▶ [Collected data]:
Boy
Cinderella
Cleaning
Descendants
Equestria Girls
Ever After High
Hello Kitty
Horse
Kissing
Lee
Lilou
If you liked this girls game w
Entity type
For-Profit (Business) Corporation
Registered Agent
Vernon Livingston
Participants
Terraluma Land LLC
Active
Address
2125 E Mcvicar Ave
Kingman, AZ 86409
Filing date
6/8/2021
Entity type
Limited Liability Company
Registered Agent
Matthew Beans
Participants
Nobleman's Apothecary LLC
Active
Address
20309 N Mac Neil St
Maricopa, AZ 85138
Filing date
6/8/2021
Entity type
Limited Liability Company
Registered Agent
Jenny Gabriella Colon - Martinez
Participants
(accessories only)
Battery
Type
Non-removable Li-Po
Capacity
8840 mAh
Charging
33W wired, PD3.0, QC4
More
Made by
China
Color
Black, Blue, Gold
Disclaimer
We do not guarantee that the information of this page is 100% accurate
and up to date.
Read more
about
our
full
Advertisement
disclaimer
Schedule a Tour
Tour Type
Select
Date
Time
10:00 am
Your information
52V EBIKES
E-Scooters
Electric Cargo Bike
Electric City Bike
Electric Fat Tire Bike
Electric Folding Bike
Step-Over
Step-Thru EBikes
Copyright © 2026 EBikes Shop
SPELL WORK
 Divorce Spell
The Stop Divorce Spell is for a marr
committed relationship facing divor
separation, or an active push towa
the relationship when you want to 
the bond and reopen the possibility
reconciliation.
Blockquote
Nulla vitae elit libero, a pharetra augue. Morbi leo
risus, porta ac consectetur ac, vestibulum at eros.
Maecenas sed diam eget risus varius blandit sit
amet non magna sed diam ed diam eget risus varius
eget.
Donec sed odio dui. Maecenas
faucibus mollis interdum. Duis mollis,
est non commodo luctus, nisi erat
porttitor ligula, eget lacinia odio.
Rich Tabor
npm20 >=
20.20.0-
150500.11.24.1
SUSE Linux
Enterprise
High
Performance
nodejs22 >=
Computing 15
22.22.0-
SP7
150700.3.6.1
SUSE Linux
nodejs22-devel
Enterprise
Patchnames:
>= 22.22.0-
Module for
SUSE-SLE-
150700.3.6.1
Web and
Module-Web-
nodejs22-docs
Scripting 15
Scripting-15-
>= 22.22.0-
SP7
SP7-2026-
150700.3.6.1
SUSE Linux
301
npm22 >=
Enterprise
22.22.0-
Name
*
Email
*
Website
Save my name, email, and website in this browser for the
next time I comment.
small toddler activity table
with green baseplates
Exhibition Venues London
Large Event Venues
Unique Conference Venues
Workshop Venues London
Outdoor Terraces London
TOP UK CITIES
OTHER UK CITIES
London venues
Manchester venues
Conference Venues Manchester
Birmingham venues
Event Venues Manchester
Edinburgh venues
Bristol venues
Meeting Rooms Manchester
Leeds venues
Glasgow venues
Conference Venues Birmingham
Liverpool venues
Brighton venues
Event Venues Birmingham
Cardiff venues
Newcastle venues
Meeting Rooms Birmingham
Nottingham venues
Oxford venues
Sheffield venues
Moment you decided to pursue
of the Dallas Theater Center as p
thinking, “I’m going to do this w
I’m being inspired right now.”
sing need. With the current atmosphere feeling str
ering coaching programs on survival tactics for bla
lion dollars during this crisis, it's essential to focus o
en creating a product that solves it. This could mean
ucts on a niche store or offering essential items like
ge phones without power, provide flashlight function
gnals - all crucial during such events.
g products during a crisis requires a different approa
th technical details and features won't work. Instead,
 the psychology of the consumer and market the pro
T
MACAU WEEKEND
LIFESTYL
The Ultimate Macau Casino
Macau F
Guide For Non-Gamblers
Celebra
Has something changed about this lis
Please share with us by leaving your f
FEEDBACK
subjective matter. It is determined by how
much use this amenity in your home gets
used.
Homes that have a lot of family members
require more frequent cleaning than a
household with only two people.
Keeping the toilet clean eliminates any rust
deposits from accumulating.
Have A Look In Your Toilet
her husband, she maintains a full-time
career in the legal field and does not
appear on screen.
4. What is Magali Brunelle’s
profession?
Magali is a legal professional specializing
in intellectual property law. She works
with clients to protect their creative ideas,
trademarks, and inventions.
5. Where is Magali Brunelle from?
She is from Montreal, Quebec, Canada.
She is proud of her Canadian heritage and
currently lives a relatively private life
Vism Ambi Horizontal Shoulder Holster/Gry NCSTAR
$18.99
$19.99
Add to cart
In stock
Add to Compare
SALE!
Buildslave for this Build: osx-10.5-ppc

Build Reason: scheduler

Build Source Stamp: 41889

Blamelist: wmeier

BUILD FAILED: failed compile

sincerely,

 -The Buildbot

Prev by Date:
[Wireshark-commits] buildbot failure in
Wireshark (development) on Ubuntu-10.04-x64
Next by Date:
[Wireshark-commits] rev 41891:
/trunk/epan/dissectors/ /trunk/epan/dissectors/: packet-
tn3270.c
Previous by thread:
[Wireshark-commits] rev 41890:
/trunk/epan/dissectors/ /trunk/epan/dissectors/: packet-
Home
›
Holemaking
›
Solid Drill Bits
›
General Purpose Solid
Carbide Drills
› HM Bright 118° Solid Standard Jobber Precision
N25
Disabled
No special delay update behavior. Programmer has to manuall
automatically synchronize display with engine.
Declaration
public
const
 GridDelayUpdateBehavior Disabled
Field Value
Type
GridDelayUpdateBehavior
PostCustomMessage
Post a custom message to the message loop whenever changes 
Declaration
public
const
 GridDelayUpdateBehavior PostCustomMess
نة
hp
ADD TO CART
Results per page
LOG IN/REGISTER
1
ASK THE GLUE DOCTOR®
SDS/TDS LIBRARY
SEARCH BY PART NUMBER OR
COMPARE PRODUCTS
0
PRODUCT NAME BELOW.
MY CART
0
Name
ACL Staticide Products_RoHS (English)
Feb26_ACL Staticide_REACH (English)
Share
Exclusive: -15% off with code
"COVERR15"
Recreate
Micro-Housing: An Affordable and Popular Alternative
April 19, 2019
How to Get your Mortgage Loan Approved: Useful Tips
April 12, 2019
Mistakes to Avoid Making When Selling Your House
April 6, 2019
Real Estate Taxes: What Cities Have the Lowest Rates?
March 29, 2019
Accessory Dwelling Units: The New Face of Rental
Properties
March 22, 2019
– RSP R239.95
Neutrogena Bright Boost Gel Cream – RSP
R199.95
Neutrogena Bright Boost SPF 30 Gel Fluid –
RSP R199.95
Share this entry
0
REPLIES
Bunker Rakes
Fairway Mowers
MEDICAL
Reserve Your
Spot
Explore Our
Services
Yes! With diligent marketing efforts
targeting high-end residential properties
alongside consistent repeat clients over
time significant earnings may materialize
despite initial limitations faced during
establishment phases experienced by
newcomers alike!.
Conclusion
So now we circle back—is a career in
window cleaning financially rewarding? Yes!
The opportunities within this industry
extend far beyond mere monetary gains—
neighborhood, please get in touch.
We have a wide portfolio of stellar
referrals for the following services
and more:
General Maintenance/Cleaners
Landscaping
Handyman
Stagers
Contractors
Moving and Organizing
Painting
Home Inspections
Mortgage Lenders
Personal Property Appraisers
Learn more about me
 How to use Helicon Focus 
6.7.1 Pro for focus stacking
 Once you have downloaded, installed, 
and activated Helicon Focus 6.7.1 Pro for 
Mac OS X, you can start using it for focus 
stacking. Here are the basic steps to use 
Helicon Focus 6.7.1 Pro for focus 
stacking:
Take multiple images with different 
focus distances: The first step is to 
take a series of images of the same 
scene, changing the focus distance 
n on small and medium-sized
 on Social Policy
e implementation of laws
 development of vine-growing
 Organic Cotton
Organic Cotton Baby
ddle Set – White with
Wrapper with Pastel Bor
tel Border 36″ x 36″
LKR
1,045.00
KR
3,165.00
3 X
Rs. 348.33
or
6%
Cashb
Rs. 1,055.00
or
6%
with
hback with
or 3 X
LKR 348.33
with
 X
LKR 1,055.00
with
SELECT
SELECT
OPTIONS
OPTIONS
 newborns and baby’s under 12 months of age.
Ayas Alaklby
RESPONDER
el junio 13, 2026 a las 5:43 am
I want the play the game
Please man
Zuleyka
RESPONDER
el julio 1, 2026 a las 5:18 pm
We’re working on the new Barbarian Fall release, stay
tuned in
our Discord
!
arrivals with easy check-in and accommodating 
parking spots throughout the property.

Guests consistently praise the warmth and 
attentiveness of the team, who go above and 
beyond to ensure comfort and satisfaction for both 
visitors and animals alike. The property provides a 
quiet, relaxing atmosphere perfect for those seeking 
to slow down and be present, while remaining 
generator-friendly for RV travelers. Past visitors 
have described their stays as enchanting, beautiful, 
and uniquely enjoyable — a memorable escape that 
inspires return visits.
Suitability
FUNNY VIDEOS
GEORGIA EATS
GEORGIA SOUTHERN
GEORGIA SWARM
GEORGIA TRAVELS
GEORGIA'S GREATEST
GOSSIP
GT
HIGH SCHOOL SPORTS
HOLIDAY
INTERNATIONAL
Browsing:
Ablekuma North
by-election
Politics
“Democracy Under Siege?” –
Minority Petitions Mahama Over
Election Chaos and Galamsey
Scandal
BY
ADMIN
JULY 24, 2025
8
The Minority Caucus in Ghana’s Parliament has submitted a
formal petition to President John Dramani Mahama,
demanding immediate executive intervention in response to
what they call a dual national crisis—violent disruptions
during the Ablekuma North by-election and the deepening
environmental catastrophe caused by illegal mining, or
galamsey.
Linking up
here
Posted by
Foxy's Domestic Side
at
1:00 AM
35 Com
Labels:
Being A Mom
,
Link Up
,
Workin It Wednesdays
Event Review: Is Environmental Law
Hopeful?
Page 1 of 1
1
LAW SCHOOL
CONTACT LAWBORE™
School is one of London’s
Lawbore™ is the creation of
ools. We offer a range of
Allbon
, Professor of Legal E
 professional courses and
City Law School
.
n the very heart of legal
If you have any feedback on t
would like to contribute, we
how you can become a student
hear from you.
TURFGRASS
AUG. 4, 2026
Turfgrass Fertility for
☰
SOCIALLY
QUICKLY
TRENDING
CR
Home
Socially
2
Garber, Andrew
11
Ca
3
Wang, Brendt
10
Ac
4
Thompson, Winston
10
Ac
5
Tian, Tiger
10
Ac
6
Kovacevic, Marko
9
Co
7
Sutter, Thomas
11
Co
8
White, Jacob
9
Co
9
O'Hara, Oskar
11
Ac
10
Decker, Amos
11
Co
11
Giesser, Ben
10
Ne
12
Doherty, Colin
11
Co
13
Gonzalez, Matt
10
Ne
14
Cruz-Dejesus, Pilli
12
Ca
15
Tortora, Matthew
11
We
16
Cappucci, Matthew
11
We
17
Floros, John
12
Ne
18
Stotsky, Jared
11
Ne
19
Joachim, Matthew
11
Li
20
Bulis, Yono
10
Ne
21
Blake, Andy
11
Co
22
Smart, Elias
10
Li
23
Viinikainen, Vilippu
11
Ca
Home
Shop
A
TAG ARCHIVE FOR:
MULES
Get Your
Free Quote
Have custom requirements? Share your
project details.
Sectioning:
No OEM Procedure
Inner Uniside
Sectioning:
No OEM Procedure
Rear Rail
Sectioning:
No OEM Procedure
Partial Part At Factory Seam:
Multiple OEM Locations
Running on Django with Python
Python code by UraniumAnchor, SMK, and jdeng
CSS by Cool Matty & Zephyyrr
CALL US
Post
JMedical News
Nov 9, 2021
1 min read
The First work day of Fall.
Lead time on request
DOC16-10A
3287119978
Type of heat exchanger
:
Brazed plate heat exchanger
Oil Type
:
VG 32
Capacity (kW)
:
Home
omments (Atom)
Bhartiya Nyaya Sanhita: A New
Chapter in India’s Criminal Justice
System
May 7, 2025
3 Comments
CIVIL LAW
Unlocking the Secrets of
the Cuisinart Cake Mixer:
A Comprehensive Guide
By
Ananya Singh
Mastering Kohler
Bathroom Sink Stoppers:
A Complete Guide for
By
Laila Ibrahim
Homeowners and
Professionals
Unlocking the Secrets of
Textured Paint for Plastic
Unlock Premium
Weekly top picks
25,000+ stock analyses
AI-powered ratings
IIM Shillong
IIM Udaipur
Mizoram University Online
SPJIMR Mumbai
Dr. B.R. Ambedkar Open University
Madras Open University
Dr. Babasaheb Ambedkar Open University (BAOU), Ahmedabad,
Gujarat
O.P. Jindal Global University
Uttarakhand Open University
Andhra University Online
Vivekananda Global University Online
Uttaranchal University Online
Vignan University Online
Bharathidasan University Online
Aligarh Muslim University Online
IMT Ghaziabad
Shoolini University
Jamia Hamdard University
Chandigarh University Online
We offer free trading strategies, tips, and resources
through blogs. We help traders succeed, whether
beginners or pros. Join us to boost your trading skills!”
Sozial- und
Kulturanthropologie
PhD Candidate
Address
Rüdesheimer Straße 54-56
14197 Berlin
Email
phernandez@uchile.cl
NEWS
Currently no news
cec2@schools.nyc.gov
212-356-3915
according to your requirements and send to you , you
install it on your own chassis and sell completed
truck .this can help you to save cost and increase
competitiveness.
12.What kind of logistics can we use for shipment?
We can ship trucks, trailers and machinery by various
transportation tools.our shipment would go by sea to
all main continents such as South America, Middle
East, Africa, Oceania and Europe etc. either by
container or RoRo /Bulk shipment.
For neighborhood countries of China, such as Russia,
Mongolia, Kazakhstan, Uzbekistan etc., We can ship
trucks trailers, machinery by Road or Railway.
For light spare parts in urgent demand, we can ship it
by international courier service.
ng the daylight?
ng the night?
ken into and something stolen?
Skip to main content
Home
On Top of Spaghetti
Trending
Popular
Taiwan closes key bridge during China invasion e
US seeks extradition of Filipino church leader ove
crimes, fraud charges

▶ [Assigned task]: Look above for the line containing "For-Profit (Business) Corporation" and the line containing "Jenny Gabriella Colon - Martinez". Transcribe both, with the lines between them, exactly.

▶ [Answer section]:
For-Profit (Business) Corporation
Registered Agent
Vernon Livingston
Participants
Terraluma Land LLC
Active
Address
2125 E Mcvicar Ave
Kingman, AZ 86409
Filing date
6/8/2021
Entity type
Limited Liability Company
Registered Agent
Matthew Beans
Participants
Nobleman's Apothecary LLC
Active
Address
20309 N Mac Neil St
Maricopa, AZ 85138
Filing date
6/8/2021
Entity type
Limited Liability Company
Registered Agent
Jenny Gabriella Colon - Martinez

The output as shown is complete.